Guides and playbooks
Canary Release Playbook
Step-by-step playbook for canary releases — expose 1–5% of traffic to a new feature, monitor behavior, then expand or roll back with confidence.
Prerequisites
- A flag created and published to the target environment
- ZENMANAGE_SERVER_KEY exported in your server environment, or VITE_ZENMANAGE_CLIENT_KEY in your front-end build
- Baseline error rate, latency (p95/p99), and business KPI metrics captured before the rollout begins
- An observability stack (logging, metrics, alerting) wired to the service that evaluates the flag
- A rollback owner identified — the person who will make the go/no-go decision at each checkpoint
What is a canary release?
A canary release exposes new behavior to a small slice of production traffic — typically 1–5 % — while the remaining users continue on the current code path. The term comes from the coal-mining practice of using canaries to detect danger before it reaches the wider group.
In Zenmanage, a canary release is a Progressive Rollout set to a low initial percentage. You use the same rollout mechanics — deterministic bucketing, manual or automatic expansion, pause and complete actions — but you apply a stricter monitoring protocol and explicit go/no-go decision gates before widening exposure.
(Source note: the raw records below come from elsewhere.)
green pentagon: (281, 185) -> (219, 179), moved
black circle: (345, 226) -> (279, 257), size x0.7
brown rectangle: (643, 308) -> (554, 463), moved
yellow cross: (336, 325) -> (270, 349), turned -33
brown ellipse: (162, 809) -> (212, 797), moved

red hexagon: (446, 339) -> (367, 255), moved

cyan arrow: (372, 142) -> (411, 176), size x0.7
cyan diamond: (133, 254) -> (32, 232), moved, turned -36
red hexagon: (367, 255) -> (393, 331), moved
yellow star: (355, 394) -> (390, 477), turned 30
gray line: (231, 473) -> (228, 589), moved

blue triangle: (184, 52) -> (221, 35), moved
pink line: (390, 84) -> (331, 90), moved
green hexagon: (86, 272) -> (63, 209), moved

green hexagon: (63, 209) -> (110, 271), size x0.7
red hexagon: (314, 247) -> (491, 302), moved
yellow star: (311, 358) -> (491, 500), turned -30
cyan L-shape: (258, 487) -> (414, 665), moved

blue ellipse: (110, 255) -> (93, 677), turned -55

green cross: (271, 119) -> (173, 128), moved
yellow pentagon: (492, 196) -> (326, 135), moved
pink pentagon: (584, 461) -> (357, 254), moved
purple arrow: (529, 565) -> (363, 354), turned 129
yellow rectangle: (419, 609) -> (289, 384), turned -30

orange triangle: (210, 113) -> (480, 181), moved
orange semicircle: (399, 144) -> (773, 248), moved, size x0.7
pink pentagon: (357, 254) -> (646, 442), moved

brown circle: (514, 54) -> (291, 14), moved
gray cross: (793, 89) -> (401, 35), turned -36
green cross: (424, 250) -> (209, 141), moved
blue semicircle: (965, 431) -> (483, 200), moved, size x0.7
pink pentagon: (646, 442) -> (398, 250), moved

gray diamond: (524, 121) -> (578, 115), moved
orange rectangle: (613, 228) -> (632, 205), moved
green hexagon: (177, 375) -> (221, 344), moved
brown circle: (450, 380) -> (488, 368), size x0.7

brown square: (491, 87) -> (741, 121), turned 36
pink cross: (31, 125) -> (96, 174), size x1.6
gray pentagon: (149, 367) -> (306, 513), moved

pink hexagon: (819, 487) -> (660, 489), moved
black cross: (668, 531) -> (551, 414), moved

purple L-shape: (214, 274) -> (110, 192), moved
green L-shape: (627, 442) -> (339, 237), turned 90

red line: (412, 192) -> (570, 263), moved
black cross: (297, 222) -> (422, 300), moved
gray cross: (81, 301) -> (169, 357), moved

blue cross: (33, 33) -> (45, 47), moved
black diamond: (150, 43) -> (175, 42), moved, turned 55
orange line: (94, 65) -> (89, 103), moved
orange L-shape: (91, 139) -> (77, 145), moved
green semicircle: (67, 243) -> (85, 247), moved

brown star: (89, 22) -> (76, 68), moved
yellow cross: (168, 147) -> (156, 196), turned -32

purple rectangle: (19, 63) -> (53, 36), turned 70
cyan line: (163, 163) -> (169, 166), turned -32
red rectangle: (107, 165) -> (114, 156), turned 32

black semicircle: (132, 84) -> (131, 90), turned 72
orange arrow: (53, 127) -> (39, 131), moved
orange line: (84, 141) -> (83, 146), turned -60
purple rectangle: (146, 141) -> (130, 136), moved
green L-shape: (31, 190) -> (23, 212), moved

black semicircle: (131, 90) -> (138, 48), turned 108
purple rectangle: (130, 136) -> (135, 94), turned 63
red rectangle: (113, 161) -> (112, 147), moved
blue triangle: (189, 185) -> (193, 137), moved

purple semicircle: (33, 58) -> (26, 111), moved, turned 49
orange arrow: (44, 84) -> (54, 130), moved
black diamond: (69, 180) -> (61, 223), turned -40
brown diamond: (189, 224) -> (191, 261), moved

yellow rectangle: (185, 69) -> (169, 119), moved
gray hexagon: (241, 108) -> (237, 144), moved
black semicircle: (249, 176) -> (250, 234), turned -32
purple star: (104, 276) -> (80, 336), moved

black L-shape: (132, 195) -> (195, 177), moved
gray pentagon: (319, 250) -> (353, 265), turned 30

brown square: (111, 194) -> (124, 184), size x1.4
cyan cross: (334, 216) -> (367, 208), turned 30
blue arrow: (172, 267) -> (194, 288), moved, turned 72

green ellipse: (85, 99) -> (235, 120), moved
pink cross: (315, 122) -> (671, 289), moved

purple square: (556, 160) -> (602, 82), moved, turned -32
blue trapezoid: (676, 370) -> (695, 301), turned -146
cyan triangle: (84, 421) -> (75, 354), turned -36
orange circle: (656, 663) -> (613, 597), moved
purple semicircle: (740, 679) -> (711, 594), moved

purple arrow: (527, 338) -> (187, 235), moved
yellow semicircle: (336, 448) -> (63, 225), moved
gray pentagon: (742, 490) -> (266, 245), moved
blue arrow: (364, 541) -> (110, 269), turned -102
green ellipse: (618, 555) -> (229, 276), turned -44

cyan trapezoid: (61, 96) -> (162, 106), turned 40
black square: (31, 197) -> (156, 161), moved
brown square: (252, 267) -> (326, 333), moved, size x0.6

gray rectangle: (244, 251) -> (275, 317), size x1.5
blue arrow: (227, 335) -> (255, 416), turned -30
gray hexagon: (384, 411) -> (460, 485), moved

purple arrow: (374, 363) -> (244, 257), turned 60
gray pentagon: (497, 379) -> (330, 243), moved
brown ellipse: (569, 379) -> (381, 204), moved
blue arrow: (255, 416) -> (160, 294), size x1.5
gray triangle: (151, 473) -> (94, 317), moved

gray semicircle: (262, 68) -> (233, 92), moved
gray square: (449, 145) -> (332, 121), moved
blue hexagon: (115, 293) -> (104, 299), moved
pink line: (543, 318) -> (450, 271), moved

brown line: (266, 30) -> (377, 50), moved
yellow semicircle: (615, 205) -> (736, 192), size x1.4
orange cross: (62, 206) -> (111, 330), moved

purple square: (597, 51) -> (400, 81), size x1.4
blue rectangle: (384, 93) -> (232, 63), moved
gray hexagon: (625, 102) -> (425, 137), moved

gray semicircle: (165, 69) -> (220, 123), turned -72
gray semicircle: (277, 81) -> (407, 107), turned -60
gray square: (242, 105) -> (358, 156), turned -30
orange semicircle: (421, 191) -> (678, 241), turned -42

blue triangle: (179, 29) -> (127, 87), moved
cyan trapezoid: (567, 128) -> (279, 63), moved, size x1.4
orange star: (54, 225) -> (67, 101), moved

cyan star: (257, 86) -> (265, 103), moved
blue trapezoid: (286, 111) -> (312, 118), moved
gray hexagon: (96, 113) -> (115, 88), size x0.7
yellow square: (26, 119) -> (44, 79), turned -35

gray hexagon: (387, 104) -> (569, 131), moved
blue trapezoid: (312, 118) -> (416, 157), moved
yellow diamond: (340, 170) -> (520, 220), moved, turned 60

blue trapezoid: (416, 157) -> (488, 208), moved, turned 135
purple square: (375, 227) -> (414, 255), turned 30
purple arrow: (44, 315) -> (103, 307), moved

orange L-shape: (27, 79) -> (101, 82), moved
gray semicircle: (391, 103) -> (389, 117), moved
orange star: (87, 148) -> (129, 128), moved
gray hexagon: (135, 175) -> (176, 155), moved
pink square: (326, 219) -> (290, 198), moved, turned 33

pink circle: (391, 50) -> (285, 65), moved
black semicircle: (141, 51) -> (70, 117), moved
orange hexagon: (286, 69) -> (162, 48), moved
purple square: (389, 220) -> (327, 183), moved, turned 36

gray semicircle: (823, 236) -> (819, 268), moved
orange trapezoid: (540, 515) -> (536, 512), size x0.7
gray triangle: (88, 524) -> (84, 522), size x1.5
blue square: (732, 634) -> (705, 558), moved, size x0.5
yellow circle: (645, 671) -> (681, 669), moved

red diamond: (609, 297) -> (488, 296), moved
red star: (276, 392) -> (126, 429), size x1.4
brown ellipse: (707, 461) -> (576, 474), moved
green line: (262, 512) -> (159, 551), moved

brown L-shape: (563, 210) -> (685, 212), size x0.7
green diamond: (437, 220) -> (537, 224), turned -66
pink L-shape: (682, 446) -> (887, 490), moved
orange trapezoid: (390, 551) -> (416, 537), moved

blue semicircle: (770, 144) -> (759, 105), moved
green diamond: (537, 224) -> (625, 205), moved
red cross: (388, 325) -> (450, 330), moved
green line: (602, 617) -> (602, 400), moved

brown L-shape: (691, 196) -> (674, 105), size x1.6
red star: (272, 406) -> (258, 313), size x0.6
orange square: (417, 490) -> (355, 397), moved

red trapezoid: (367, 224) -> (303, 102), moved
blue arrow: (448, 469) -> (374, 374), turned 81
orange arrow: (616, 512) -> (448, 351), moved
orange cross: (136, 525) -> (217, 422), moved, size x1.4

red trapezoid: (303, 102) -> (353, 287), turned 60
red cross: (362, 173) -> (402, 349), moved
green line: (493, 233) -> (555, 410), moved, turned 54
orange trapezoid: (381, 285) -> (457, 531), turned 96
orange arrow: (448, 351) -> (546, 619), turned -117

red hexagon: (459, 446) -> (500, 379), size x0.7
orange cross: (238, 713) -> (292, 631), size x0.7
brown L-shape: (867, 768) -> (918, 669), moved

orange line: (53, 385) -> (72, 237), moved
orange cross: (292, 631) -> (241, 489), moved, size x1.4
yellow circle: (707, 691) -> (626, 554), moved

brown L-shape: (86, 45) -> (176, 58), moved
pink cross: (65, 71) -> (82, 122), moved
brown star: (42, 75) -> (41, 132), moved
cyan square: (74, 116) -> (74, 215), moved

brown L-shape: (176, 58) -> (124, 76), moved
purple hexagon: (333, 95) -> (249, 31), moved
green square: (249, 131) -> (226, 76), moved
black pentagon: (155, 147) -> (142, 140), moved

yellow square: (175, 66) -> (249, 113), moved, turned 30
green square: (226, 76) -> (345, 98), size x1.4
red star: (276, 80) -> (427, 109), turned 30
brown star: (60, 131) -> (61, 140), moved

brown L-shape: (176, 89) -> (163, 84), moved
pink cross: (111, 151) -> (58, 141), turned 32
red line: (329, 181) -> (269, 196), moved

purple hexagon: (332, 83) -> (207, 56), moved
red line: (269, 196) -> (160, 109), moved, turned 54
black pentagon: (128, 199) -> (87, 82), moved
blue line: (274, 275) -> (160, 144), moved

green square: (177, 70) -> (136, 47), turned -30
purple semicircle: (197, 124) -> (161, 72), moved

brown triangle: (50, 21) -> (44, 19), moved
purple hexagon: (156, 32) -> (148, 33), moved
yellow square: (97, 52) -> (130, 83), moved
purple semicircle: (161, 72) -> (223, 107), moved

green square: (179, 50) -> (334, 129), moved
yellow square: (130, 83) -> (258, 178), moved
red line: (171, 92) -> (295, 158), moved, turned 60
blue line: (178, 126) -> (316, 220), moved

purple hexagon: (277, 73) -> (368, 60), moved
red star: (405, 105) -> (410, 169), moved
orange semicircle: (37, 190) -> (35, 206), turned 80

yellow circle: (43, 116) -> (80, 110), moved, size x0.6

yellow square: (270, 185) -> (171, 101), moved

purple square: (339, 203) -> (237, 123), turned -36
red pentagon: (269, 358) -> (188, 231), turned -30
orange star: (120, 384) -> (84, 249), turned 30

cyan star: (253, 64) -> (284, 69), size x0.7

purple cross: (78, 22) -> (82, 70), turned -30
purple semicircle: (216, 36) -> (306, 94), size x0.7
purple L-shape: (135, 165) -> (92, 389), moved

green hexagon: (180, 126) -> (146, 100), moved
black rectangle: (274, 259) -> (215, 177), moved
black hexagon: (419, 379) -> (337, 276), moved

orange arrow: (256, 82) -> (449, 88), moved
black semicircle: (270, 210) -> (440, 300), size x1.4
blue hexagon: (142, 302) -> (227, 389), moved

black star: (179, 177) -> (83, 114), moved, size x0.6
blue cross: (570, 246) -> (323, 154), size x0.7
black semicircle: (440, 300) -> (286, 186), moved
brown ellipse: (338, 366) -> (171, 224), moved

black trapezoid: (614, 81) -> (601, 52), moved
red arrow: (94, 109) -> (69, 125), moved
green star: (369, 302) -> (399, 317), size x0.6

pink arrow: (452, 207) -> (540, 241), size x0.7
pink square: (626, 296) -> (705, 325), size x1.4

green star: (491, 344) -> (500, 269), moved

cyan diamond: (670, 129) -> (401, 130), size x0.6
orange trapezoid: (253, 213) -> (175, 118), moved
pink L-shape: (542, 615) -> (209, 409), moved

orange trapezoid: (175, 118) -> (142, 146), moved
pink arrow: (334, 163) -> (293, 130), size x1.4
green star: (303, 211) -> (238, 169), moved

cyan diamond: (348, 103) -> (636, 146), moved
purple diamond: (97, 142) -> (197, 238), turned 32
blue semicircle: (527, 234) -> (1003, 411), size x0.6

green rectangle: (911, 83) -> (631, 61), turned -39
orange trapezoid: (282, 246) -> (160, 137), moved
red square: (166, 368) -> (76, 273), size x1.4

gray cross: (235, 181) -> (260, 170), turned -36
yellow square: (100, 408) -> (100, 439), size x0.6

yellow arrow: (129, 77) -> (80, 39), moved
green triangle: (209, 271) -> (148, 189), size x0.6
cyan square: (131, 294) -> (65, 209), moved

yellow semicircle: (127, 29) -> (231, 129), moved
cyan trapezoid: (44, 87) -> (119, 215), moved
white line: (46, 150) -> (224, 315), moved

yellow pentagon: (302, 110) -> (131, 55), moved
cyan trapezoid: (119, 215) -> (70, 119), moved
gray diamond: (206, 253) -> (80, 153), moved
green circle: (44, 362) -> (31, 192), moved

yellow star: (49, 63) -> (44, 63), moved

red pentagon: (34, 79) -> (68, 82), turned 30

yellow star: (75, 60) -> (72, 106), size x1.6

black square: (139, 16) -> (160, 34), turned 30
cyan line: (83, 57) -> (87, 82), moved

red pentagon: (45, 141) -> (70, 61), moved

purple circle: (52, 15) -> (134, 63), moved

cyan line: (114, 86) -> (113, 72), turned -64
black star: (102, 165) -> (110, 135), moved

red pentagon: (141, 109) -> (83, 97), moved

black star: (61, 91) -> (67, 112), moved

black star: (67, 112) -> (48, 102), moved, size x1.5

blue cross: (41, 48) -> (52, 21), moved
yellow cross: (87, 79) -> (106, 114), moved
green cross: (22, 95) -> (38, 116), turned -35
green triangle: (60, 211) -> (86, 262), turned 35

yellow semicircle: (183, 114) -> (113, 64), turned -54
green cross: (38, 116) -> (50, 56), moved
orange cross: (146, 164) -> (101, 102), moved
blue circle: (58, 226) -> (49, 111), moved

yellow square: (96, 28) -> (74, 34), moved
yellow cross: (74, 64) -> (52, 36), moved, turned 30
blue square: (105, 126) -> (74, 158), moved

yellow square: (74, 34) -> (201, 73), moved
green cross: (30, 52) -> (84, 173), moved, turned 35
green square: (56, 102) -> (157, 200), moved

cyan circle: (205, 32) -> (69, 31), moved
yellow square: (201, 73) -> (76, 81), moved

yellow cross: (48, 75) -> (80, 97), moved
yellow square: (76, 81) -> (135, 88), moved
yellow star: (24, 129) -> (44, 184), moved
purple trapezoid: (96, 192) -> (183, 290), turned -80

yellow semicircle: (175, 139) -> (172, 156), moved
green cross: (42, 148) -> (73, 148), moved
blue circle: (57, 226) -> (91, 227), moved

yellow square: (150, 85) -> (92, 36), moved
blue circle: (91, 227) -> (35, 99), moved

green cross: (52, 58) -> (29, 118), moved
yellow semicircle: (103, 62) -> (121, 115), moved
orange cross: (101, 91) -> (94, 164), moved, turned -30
This playbook focuses on the canary-specific workflow: how to size the initial cohort, how long to soak, what to watch, and when to expand or abort. For a broader walkthrough of progressive rollout mechanics, see the Progressive Rollouts Playbook.
Phase 1 — Configure the canary
- 1. Choose the initial percentage. Start between 1 % and 5 %. Use the lower end (1–2 %) for high-risk changes that touch payment flows, data integrity, or cross-service contracts. Use the higher end (3–5 %) when the change is lower risk and you need enough traffic to generate statistically meaningful signal within a reasonable soak window.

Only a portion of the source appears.